### ACTION ITEM
Reproduce word for word, from the entries below, the line with "Mi sorpresa ha", the line with "Cristobal Andres Toro caroca", and every line between them, and nothing more.

### DATA FOR REVIEW
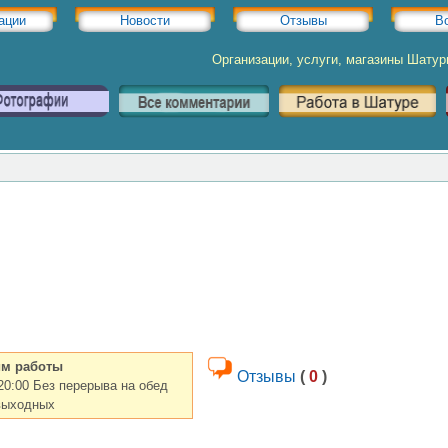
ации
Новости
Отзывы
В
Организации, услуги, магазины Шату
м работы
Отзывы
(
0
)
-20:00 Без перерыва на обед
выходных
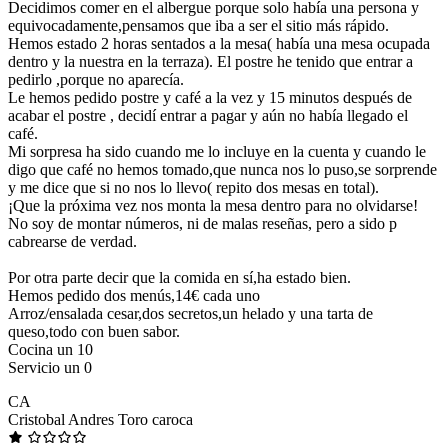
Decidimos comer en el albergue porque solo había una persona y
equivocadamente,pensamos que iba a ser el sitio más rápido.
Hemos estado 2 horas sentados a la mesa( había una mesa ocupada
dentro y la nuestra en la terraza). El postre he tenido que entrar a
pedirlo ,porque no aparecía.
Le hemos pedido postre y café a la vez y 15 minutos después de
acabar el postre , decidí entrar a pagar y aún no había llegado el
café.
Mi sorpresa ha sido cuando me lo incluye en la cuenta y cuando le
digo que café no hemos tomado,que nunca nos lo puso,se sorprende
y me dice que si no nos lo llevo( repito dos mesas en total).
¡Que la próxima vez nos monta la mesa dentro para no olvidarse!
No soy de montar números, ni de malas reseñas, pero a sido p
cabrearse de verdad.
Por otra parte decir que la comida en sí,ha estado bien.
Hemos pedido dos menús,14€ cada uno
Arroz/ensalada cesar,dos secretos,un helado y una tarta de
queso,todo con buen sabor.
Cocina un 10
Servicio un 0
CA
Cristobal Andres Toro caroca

==

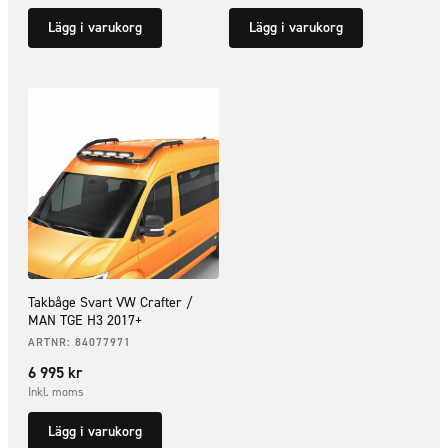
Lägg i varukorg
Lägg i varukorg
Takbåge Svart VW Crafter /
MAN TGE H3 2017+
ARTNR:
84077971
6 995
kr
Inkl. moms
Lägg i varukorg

* * *

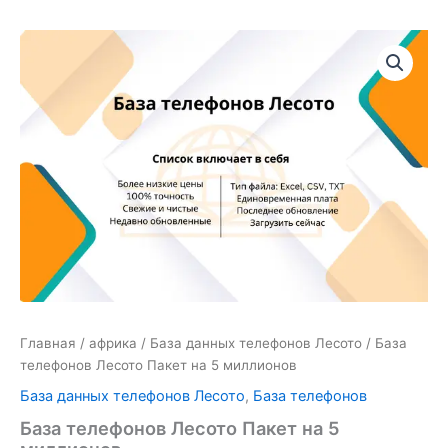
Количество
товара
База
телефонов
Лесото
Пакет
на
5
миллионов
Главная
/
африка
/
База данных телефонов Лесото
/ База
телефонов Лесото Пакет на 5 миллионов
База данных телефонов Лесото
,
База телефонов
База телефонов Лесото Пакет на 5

### ANSWER FOR THIS EXERCISE
Mi sorpresa ha sido cuando me lo incluye en la cuenta y cuando le
digo que café no hemos tomado,que nunca nos lo puso,se sorprende
y me dice que si no nos lo llevo( repito dos mesas en total).
¡Que la próxima vez nos monta la mesa dentro para no olvidarse!
No soy de montar números, ni de malas reseñas, pero a sido p
cabrearse de verdad.
Por otra parte decir que la comida en sí,ha estado bien.
Hemos pedido dos menús,14€ cada uno
Arroz/ensalada cesar,dos secretos,un helado y una tarta de
queso,todo con buen sabor.
Cocina un 10
Servicio un 0
CA
Cristobal Andres Toro caroca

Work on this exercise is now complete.